Question: Show that all even perfect numbers end in 6 or 8.
This is what I have. All even perfect numbers are of the form $n=2^{p-1}(2^p -1)$ where $p$ is prime and so is $(2^p -1)$.
What I did was set $2^{p-1}(2^p -1)\equiv x\pmod {10}$ and proceeded to show that $x=6$ or $8$ were the only solutions.
Now, $2^{p-1}(2^p -1)\equiv x\pmod {10} \implies 2^{p-2}(2^p -1)\equiv \frac{x}{2}\pmod {5}$, furthermore there are only two solutions such that $0 \le \frac{x}{2} < 5$. So I plugged in the first two primes and only primes that satisfy. That is if $p=2$ then $\frac{x}{2}=3$ when $p=3$ then $\frac{x}{2}=4$. These yield $x=6$ and $x=8$ respectively.

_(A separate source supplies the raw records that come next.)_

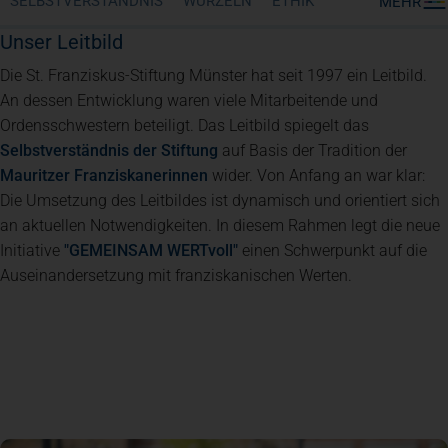
SELBSTVERSTÄNDNIS
WURZELN
ETHIK
MEHR
Unser Leitbild
Die St. Franziskus-Stiftung Münster hat seit 1997 ein Leitbild.
An dessen Entwicklung waren viele Mitarbeitende und
Ordensschwestern beteiligt. Das Leitbild spiegelt das
(öffnet in einem neuen Tab)
Selbstverständnis der Stiftung
auf Basis der Tradition der
(öffnet in einem neuen Tab)
Mauritzer Franziskanerinnen
wider. Von Anfang an war klar:
Die Umsetzung des Leitbildes ist dynamisch und orientiert sich
an aktuellen Notwendigkeiten. In diesem Rahmen legt die neue
(öffnet in einem neuen Tab)
Initiative
"GEMEINSAM WERTvoll"
einen Schwerpunkt auf die
Auseinandersetzung mit franziskanischen Werten.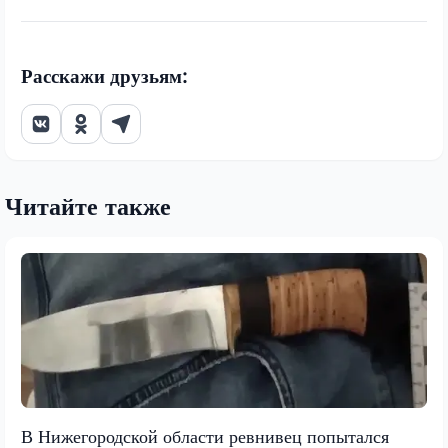
Расскажи друзьям:
Читайте также
В Нижегородской области ревнивец попытался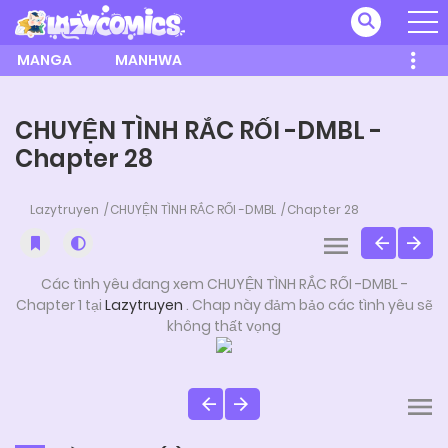
MANGA
MANHWA
CHUYỆN TÌNH RẮC RỐI -DMBL -
Chapter 28
Lazytruyen
CHUYỆN TÌNH RẮC RỐI -DMBL
Chapter 28
Các tình yêu đang xem CHUYỆN TÌNH RẮC RỐI -DMBL -
Chapter 1 tại
Lazytruyen
. Chap này đảm bảo các tình yêu sẽ
không thất vọng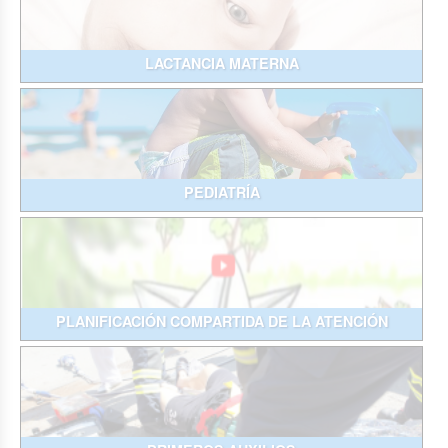
LACTANCIA MATERNA
PEDIATRÍA
PLANIFICACIÓN COMPARTIDA DE LA ATENCIÓN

Furthermore All solutions are $x=6+10r$ or $x=8+10s$.
I would appreciate any comments and or alternate approaches to arrive at a good proof.
Note that the powers of $2$ are congruent to $2$, $4$, $8$, or $6$, according to whether the exponent is congruent to $1$, $2$, $3$, or $0$ modulo $4$.
Assume $p\equiv 1\pmod{4}$. Then $2^{p-1}\equiv 6\pmod{10}$, and $2^p-1\equiv 1\pmod{10}$, so the product is congruent to $6$ modulo $10$.
If $p\equiv 3\pmod{4}$, then $2^{p-1}\equiv 4\pmod{10}$, and $2^p-1\equiv 7\pmod{10}$, so the product is congruent to $8$ modulo $10$.
Finally, if $p=2$, then $2(3)=6$.